Lesson 3-2: Write and Solve Equations with Variables on Each Side

Property

Steps for Modeling a Problem:

1. Identify the unknown quantity and choose a variable to represent it.
2. Find some quantity that can be expressed in two different ways, and write an equation.
3. Solve the equation, and answer the question in the problem.

Examples

• A recipe's ratio of flour to sugar is 5 to 2. If you use 10 cups of flour, how much sugar do you need? Let $s$ be the number of cups of sugar. The ratio can be written as $\frac{10}{s}$ and as $\frac{5}{2}$. The equation is $\frac{10}{s} = \frac{5}{2}$, so $s=4$ cups of sugar.

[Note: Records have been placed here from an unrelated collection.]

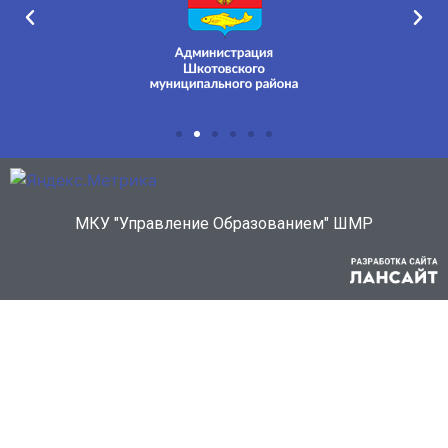
МКУ "Управление Образованием" ШМР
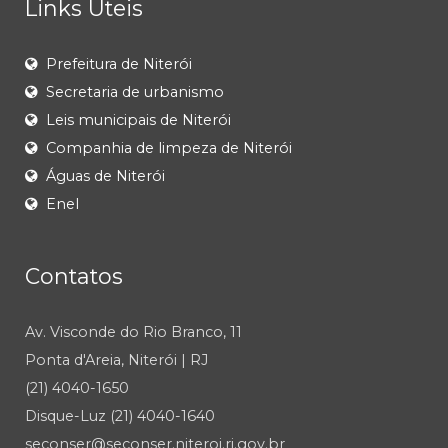
Links Úteis
Prefeitura de Niterói
Secretaria de urbanismo
Leis municipais de Niterói
Companhia de limpeza de Niterói
Águas de Niterói
Enel
Contatos
Av. Visconde do Rio Branco, 11
Ponta d'Areia, Niterói | RJ
(21) 4040-1650
Disque-Luz (21) 4040-1640
seconser@seconser.niteroi.rj.gov.br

• A student and their backpack weigh 145 pounds together. If the student weighs 120 pounds, how much does the backpack weigh? Let $b$ be the backpack's weight. The total weight is both $120+b$ and 145. So, $120+b = 145$, which means the backpack weighs 25 pounds.

Property

Step 1. Choose one side to be the variable side and then the other will be the constant side.
Step 2. Collect the variable terms to the variable side, using the Addition or Subtraction Property of Equality.
Step 3. Collect the constants to the other side, using the Addition or Subtraction Property of Equality.
Step 4. Make the coefficient of the variable 1, using the Multiplication or Division Property of Equality.
Step 5. Check the solution by substituting it into the original equation.

It is a good idea to make the variable side the one in which the variable has the larger coefficient. This usually makes the arithmetic easier.

Examples

• Given $9x + 3 = 4x + 23$, subtract $4x$ from both sides to get $5x + 3 = 23$. Then subtract 3 to get $5x = 20$, so $x = 4$.